Il romanzo non elude i nodi oscuri della psichiatria italiana, ma li affronta con rigore e sensibilità. Venera non è soltanto un caso clinico, ma una persona mutilata di diritti e identità in nome di una scienza che, al tempo, preferiva il controllo alla cura. L’autrice interroga medici, scava negli archivi, ascolta voci sopite per decostruire un passato scomodo e restituire dignità alle sue ombre.
Attraverso un’alternanza di registri e di livelli narrativi, Terranova spezza e ricompone il racconto, lasciando emergere ciò che la lingua ufficiale non sa dire. La memoria, più che nostalgia, diventa campo di battaglia, terreno in cui il dolore si trasfigura in conoscenza. Non c’è resa, ma un tentativo ostinato di comprendere.
Quello che so di te è un libro che interroga, attraversa, brucia. Una narrazione intessuta di umanità, dove la letteratura si fa strumento per decifrare l’enigma delle origini e per riconciliarsi, finalmente, con ciò che resta del passato.

Intervista all’autrice
Dopo Addio fantasmi torna ad essere in competizione allo Strega a distanza di diversi anni, con ottime probabilità di vittoria. Come è cambiata Nadia in questo periodo?
“In questi anni è nata mia figlia e io sono nata almeno altre cento volte come scrittrice e come persona.

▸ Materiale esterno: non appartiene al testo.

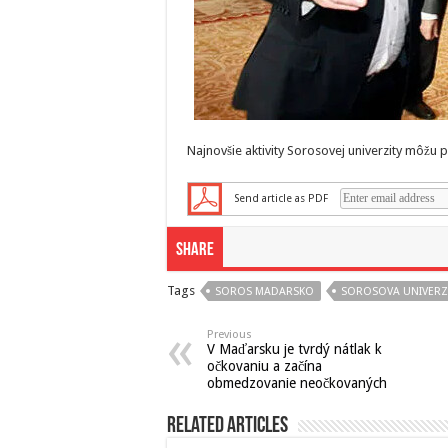
Najnovšie aktivity Sorosovej univerzity môžu
Send article as PDF
Share
Tags
SOROS MADARSKO
SOROSOVA UNIVERZ
Previous
V Maďarsku je tvrdý nátlak k
očkovaniu a začína
obmedzovanie neočkovaných
Related Articles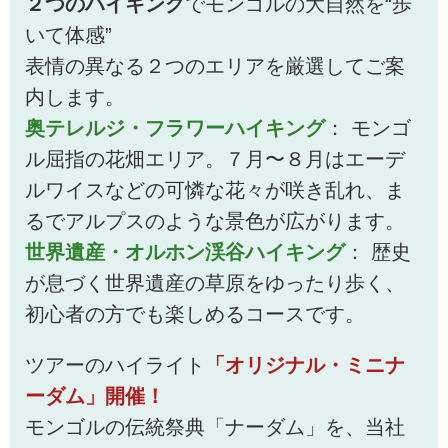
２つのハイキング
でモンゴルの大自然を“歩
いて体感”
表情の異なる２つのエリアを厳選してご案
内します。
奥テレルジ・フラワーハイキング
： モンゴ
ル屈指の花畑エリア。７月〜８月はエーデ
ルワイスなどの可憐な花々が咲き乱れ、ま
るでアルプスのような景色が広がります。
世界遺産・オルホン渓谷ハイキング
： 歴史
が息づく世界遺産の草原をゆったり歩く、
初心者の方でも楽しめるコースです。
ツアーのハイライト
「オリジナル・ミニナ
ーダム」開催！
モンゴルの伝統祭典「ナーダム」を、当社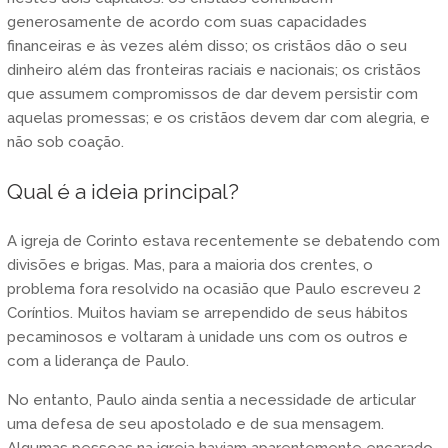
generosamente de acordo com suas capacidades
financeiras e às vezes além disso; os cristãos dão o seu
dinheiro além das fronteiras raciais e nacionais; os cristãos
que assumem compromissos de dar devem persistir com
aquelas promessas; e os cristãos devem dar com alegria, e
não sob coação.
Qual é a ideia principal?
A igreja de Corinto estava recentemente se debatendo com
divisões e brigas. Mas, para a maioria dos crentes, o
problema fora resolvido na ocasião que Paulo escreveu 2
Coríntios. Muitos haviam se arrependido de seus hábitos
pecaminosos e voltaram à unidade uns com os outros e
com a liderança de Paulo.
No entanto, Paulo ainda sentia a necessidade de articular
uma defesa de seu apostolado e de sua mensagem.
Algumas pessoas na igreja haviam aparentemente encarado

Si rinasce a ogni cominciamento e, come scriveva Pavese, «l'unica gioia al mondo è cominciare». Poi ogni sette anni si rinnovano le cellule, quindi direi che sono quasi del tutto una persona nuova, no? Eppure c’è qualcosa che rimane uguale, sottopelle, che poi è quel nucleo incandescente che ci attraversa intatti dalla nascita, dall’infanzia, fino all’ultimo attimo e direi anche dopo, è la traccia che resterà di noi”.
Il suo romanzo tratta la malattia psichiatrica, la follia e il memoir, centrando in pieno tutti i temi principali di questa edizione. Come mai, a suo parere, oggi è tornato così tanto interesse attorno alla questione dell’alienazione e del disagio psicologico?
“C’è sempre meno stigma sociale, il lessico psichiatrico si è trasformato, i ghetti manicomiali sono stati chiusi e l’integrazione proposta dai centri diurni ha abolito l’idea di confino dell’individuo per lavorare sulla relazione con la società, sulla scorta della rivoluzione avviata da Franco Basaglia.
C’è ancora moltissimo lavoro da fare, ma la cesura con la psichiatria ottocentesca è netta, un’altra strada è stata tracciata e abbiamo bisogno di parole e storie che la attraversino, con tutti i linguaggi, anche quello artistico e letterario.
Il suo modo di raccontare la maternità è bello perché vero, non edulcorato. Non soltanto per quanto riguarda la sua bisnonna, ma anche la sua esperienza personale. Quanto è importante uscire dai canoni di un racconto stereotipato della maternità?
“Gli stereotipi sono nati perché storicamente a parlare di maternità non sono state le donne, ma gli uomini: scrittori, filosofi, giuristi, medici, ginecologi...
Il femminismo del secolo scorso ci ha portato una grande consapevolezza: la nostra storia deve ricominciare dal racconto di sé, dalla riappropriazione delle nostre esperienze, anche quelle del corpo, e non riguarda solo le madri ma le donne, tutte.
Se partiamo dai racconti, dalla pluralità di esperienze, e le accogliamo nelle loro differenze, nella varietà delle voci che per troppo tempo sono rimaste al margine, allora non ci sarà nessuno stereotipo ma un bellissimo canto corale”.